Brookings took a few breaths to calm himself.
"Vasco de Gama of Portugal. First man to sail from Europe to India. Was castrated by hostile Malagasy. His name lends itself to the terms vas deferens and vasectomy."
"Ugh, gruesome. How did he make the final finalist list? These things make a vas deferens to me."
"It was a joke. Next."
"Henry Hudson. He sailed for the Dutch around what is now Canada. His crew cast him off his ship never to be found. His dates of birth and death are a mystery."
"It makes for a sexy story. But his crew mutinying? Not a leader. Next."

"Ferdinand Magellan. Portuguese circumnavigator. He was killed in the Phillippines by a poison dart. His crewmate finished the voyage for him."

"Our school needs to inspire people to finish what they start. Next."
"Edmund Hillary. He and his sherpa Tenzing Norgay were the first to scale - "

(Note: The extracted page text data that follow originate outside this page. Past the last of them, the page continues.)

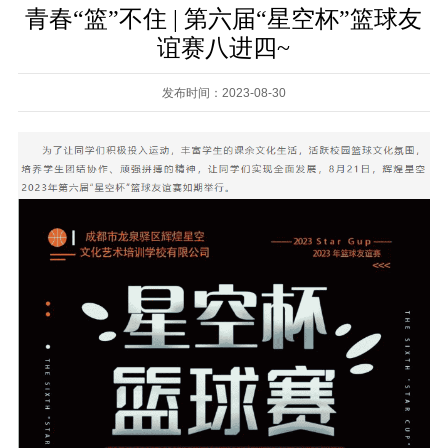
青春“篮”不住 | 第六届“星空杯”篮球友
谊赛八进四~
发布时间：2023-08-30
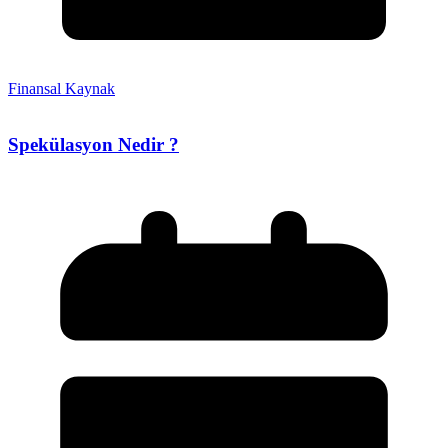
Finansal Kaynak
Spekülasyon Nedir ?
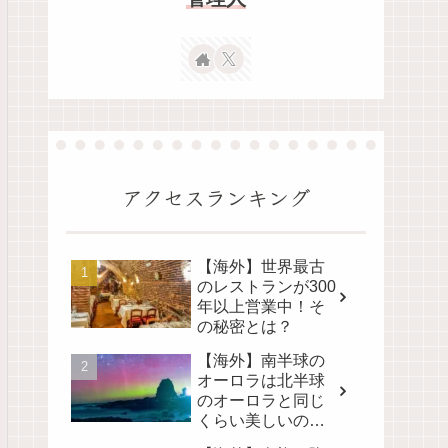
アクセスランキング
【海外】世界最古
のレストランが300
年以上営業中！そ
の秘密とは？
【海外】南半球の
オーロラは北半球
のオーロラと同じ
くらい美しいの
か？その真実に迫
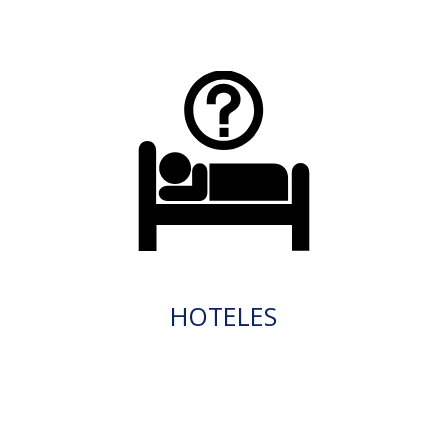
HOTELES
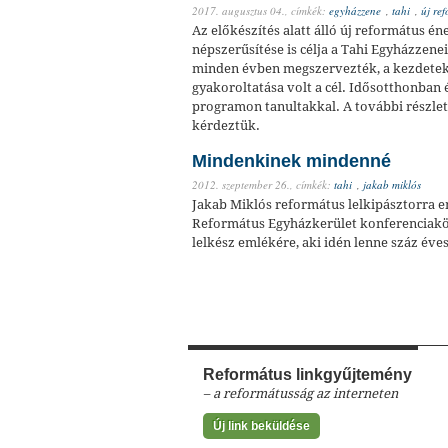
2017. augusztus 04.,
címkék:
egyházzene
,
tahi
,
új re
Az előkészítés alatt álló új református 
népszerűsítése is célja a Tahi Egyházzen
minden évben megszervezték, a kezdetek
gyakoroltatása volt a cél. Idősotthonban
programon tanultakkal. A további részlet
kérdeztük.
Mindenkinek mindenné
2012. szeptember 26.,
címkék:
tahi
,
jakab miklós
Jakab Miklós református lelkipásztorra 
Református Egyházkerület konferenciakö
lelkész emlékére, aki idén lenne száz éves
Református linkgyűjtemény
– a reformátusság az interneten
Új link beküldése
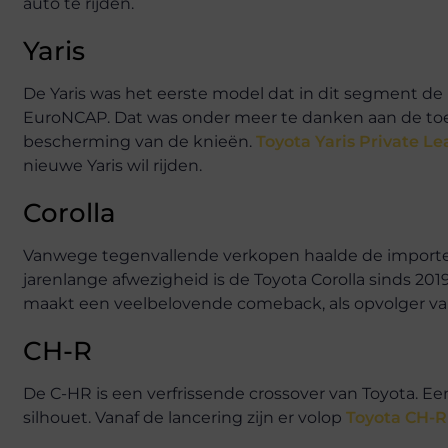
auto te rijden.
Yaris
De Yaris was het eerste model dat in dit segment de 
EuroNCAP. Dat was onder meer te danken aan de toep
bescherming van de knieën.
Toyota Yaris Private L
nieuwe Yaris wil rijden.
Corolla
Vanwege tegenvallende verkopen haalde de importeu
jarenlange afwezigheid is de Toyota Corolla sinds 201
maakt een veelbelovende comeback, als opvolger va
CH-R
De C-HR is een verfrissende crossover van Toyota.
silhouet. Vanaf de lancering zijn er volop
Toyota CH-R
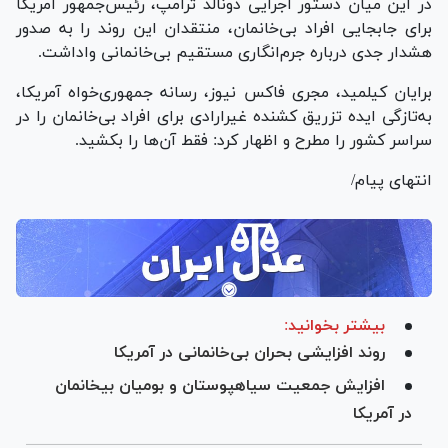
در این میان دستور اجرایی دونالد ترامپ، رئیس‌جمهور آمریکا
برای جابجایی افراد بی‌خانمان، منتقدان این روند را به صدور
هشدار جدی درباره جرم‌انگاری مستقیم بی‌خانمانی واداشت.
برایان کیلمید، مجری فاکس نیوز، رسانه جمهوری‌خواه آمریکا،
به‌تازگی ایده تزریق کشنده غیرارادی برای افراد بی‌خانمان را در
سراسر کشور را مطرح و اظهار کرد: فقط آن‌ها را بکشید.
انتهای پیام/
بیشتر بخوانید:
روند افزایشی بحران بی‌خانمانی در آمریکا
در آمریکا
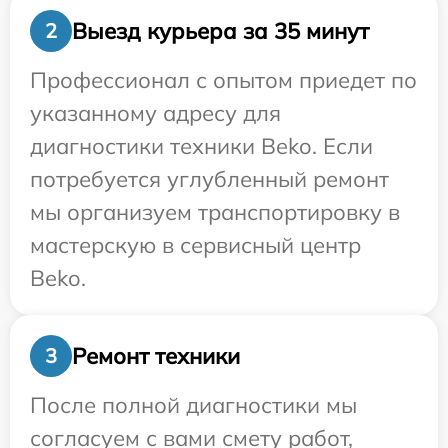
Выезд курьера за 35 минут
2
Профессионал с опытом приедет по
указанному адресу для
диагностики техники Beko. Если
потребуется углубленный ремонт
мы организуем транспортировку в
мастерскую в сервисный центр
Beko.
Ремонт техники
3
После полной диагностики мы
согласуем с вами смету работ,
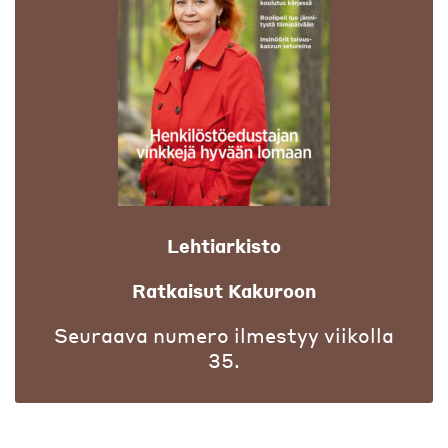
Lehtiarkisto
Ratkaisut Kakuroon
Seuraava numero ilmestyy viikolla
35.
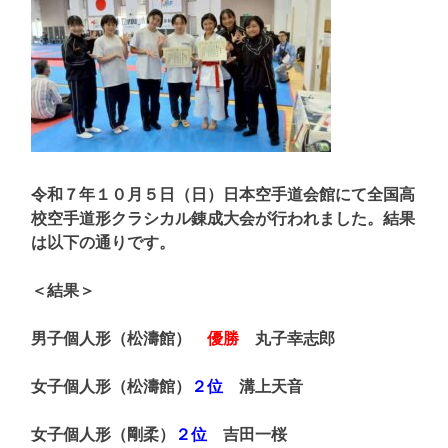
令和７年１０月５日（日）日本空手道会館にて全国高
校空手道形クラシカル錬成大会が行われました。結果
は以下の通りです。
＜結果＞
男子個人形（松濤館）
優勝
丸子幸志郎
女子個人形（松濤館）
２位
溝上天音
女子個人形（剛柔）
２位
吉田一桜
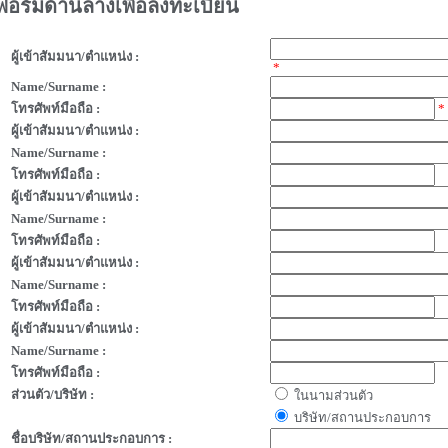
ฟอร์มด้านล่างเพื่อลงทะเบียน
ผู้เข้าสัมมนา/ตำแหน่ง :
*
Name/Surname :
โทรศัพท์มือถือ :
*
ผู้เข้าสัมมนา/ตำแหน่ง :
Name/Surname :
โทรศัพท์มือถือ :
ผู้เข้าสัมมนา/ตำแหน่ง :
Name/Surname :
โทรศัพท์มือถือ :
ผู้เข้าสัมมนา/ตำแหน่ง :
Name/Surname :
โทรศัพท์มือถือ :
ผู้เข้าสัมมนา/ตำแหน่ง :
Name/Surname :
โทรศัพท์มือถือ :
ส่วนตัว/บริษัท :
ในนามส่วนตัว
บริษัท/สถานประกอบการ
ชื่อบริษัท/สถานประกอบการ :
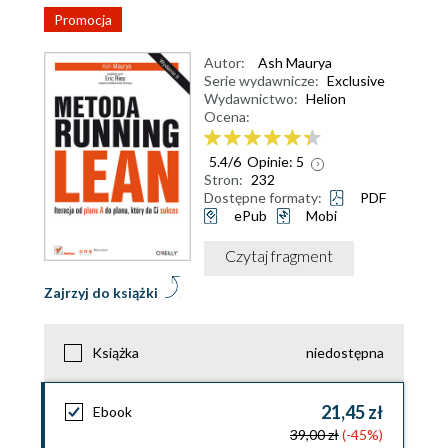
Promocja
Autor:
Ash Maurya
Serie wydawnicze:
Exclusive
Wydawnictwo:
Helion
Ocena:
5.4
/
6
Opinie:
5
Stron:
232
Dostępne formaty:
PDF
ePub
Mobi
Czytaj fragment
Zajrzyj do książki
Książka
niedostępna
21,45 zł
Ebook
39,00 zł
(-45%)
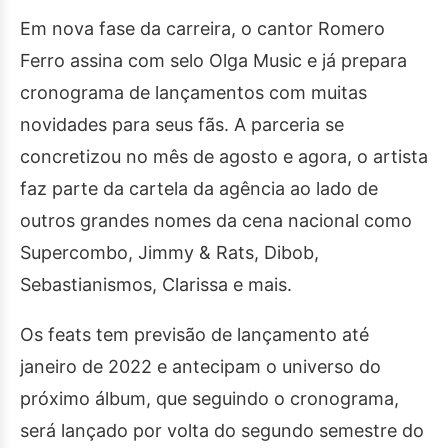
Em nova fase da carreira, o cantor Romero
Ferro assina com selo Olga Music e já prepara
cronograma de lançamentos com muitas
novidades para seus fãs. A parceria se
concretizou no mês de agosto e agora, o artista
faz parte da cartela da agência ao lado de
outros grandes nomes da cena nacional como
Supercombo, Jimmy & Rats, Dibob,
Sebastianismos, Clarissa e mais.
Os feats tem previsão de lançamento até
janeiro de 2022 e antecipam o universo do
próximo álbum, que seguindo o cronograma,
será lançado por volta do segundo semestre do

"Hillary is a woman's name. We are not a woman's school. Next."
"Alexander von Humboldt. A German who - "
"Shall we take a break, sir?"
"No, no. When I hear it, I will know it. Go on."
"Very well. This is the last on the list anyway. Robert de La Salle. He claimed the Mississippi River area for France."
"A possibility. I like the name La Salle. Sounds learned but not snobby. Any embarrassing peccadilloes?"
"Any children out of wedlock? Mass slaughterings? Scandals or bribery?"
"Not that I could find."
"Hmm. I'm liking this one more and more. The least pathetic name on the list."
"Sir, is it wise to honor someone - in quite a permanent way - for being the least pathetic?"
"I think it makes us seem accessible. Don't worry, Brookings, I'll change the wording."